Howe Barnes is predicting earnings of $1.22 a share for this year and has set a price target of $20. (Alliance has not reported full-year results for last year, but Howe Barnes expects it to report earnings of 90 cents.)
Jason Werner, a Howe Barnes analyst, said he likes the $684 million-asset Crescent because it is in a fast-growing market and targets small businesses that are not getting much attention from the large banks in its area.
"What you are hoping for is that they can get their fair share of the growth. If they can provide a little better service than most of their peers, they can continue to grow," Mr. Werner said.
Crescent's stock has risen 7.5% this year and closed at $13.75 Thursday. Howe Barnes has set a target price of $16 by yearend and is projecting earnings per share of 85 cents this year, versus an estimated total of 69 cents for last year. (Crescent also has not yet reported full-year 2006 results.)

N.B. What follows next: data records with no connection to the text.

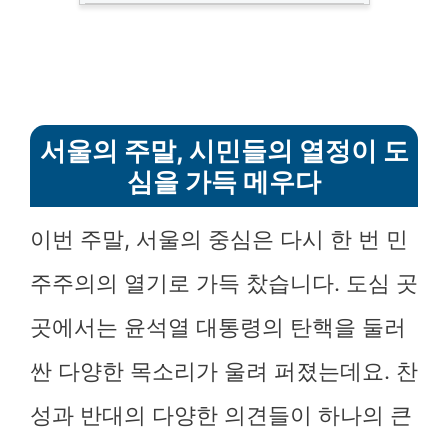
서울의 주말, 시민들의 열정이 도
심을 가득 메우다
이번 주말, 서울의 중심은 다시 한 번 민
주주의의 열기로 가득 찼습니다. 도심 곳
곳에서는 윤석열 대통령의 탄핵을 둘러
싼 다양한 목소리가 울려 퍼졌는데요. 찬
성과 반대의 다양한 의견들이 하나의 큰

Mr. Werner said he is bullish on the $857 million-asset Nexity because it has a unique business model and is in fast-growing markets in the Southeast. The company acts as a correspondent bank for other community banks; most of its loan growth comes from buying loan participations from small community banks. The purchases give the portfolio some diversity that can help Nexity weather whatever happens in the market, he said.
"Any given bank may have problems, but Nexity paints a broad picture. They can talk to other banks," Mr. Werner said.
Nexity's stock closed at $11.93 Thursday. Howe Barnes expects the company to report earnings of 66 cents a share for last year and 80 cents for this year and set a target price of $16.
As for the $1.1 billion-asset Temecula, Howe Barnes said its growth prospects are strong because its branches are mainly in the fast-growing Inland Empire region of California and it has Small Business Administration loan offices in 13 states.
The stock closed at $22.90 Thursday, and Howe Barnes has set a price target of $30.
KBW Inc.'s Keefe, Bruyette & Woods Inc. of New York sees several community bank companies as good investments for this year and recommends selling one, Corus Bankshares Inc. (See related story on page 1.)
Matthew T. Clark, a Keefe Bruyette analyst, said at a conference early this month that he recommends the $2.5 billion-asset Columbia, because it has had success taking market share in a growing region that has experienced consolidation. He forecasts earnings of $2.16 a share for this year and has set a price target of $37.
The stock closed at $34.02 Thursday. Columbia's 2006 earnings, which will be reported Jan. 25, are estimated at $2.03 a share.
Keefe Bruyette has set a price target of $18 and forecasts 2007 earnings of 90 cents a share for the $1.1 billion-asset Gateway, which operates in the attractive coastal markets in Virginia and North Carolina and recently announced an acquisition in Richmond. Since 2000 it has posted average annual earnings growth of 40%. Its stock closed at $14.65 Thursday.
The firm is also high on the $10 billion-asset FirstFed Financial Corp. of Santa Monica, Calif., and the $639 million-asset Omni Financial Services Inc. in Atlanta. It set a price target of $73 a share for FirstFed, which closed at $65.00 Thursday, and $12 for Omni, which closed at $10.10.